An alleged killer may walk away on an interpretation technicality. In a twist that would make sense to anyone who has seen the Off-Broadway hit Tribes (still playing—see it!) 48-year-old deaf man Gabriel Thompson is trying to have a videotaped confession from 2010 thrown out because he says he was misunderstood and confused by a sign-language interpreter.
Back in 2010, police picked up Thompson while working on a tip regarding the 25-year-old cold case murder of Miguel Lopez—a man who was maybe having an affair with Thompson's then live-in-girlfriend. Prosecutors say that Thompson proceeded to confess to the murder, but he says that isn't true and the cop who interpreted his answers ignored his request for a lawyer and misconstrued him.

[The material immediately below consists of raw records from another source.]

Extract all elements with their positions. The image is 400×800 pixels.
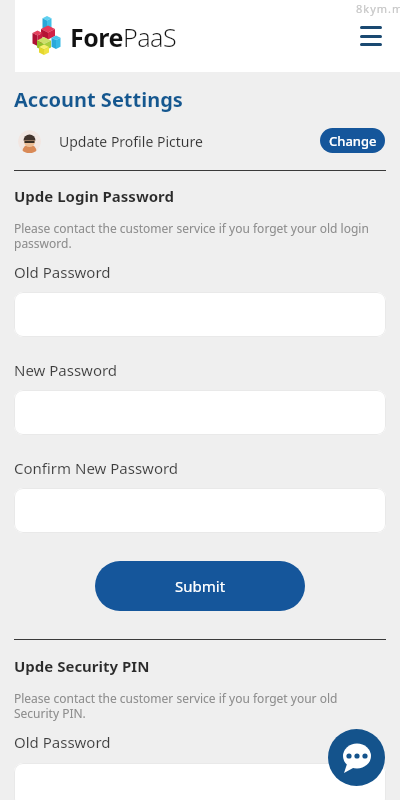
staticText: Please contact the customer service if y… bbox=[14, 220, 369, 251]
staticText: Upde Security PIN bbox=[14, 656, 150, 676]
staticText: Please contact the customer service if y… bbox=[14, 690, 338, 721]
staticText: Change bbox=[329, 132, 377, 150]
button[interactable] bbox=[328, 729, 385, 786]
staticText: ForePaaS bbox=[70, 20, 177, 54]
button[interactable] bbox=[360, 26, 382, 46]
staticText: New Password bbox=[14, 360, 118, 380]
staticText: Confirm New Password bbox=[14, 458, 179, 478]
button[interactable] bbox=[14, 292, 386, 337]
button[interactable] bbox=[14, 488, 386, 533]
staticText: Account Settings bbox=[14, 86, 183, 113]
button[interactable] bbox=[14, 390, 386, 435]
button[interactable]: Change bbox=[320, 128, 385, 153]
button[interactable]: Submit bbox=[95, 561, 305, 611]
staticText: Old Password bbox=[14, 732, 111, 752]
staticText: Upde Login Password bbox=[14, 186, 174, 206]
staticText: Update Profile Picture bbox=[59, 132, 203, 151]
staticText: 8kym.me bbox=[356, 1, 400, 16]
button[interactable] bbox=[14, 763, 386, 800]
staticText: Submit bbox=[175, 576, 226, 596]
staticText: Old Password bbox=[14, 262, 111, 282]
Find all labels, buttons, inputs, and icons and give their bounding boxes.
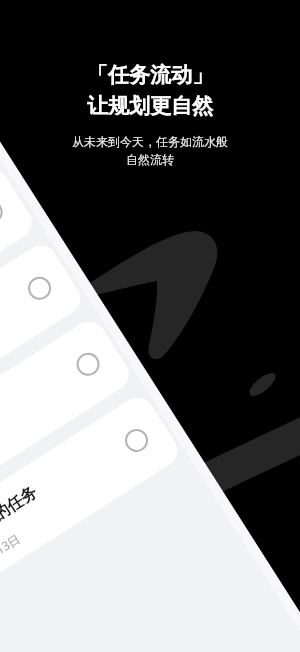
staticText: 「任务流动」	[87, 62, 213, 88]
staticText: 自然流转	[126, 152, 174, 167]
staticText: 让规划更自然	[87, 93, 213, 119]
staticText: 从未来到今天，任务如流水般	[72, 134, 228, 149]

Making things more troublesome for the prosecution is the fact that Officer Julio Vasquez, who interpreted Thompson's comments, admitted at an evidence hearing that "prior to the confession he didn’t tell the prosecutor that Thompson asked him, 'Is the lawyer coming?' after some confusion over the Miranda warning." Still, Vasquez claims that Thompson distinctly admitted to the murder. Did he? Watch for yourself:
Since the tape was made both sides have since reviewed the video with their own sign-language interpreters, who each provided different transcripts to the court. No independent sign language expert has viewed the video. And now a judge will decide if the "confession" can be used as evidence. Thompson faces 25 years to life if he is convicted of Lopez's second-degree murder.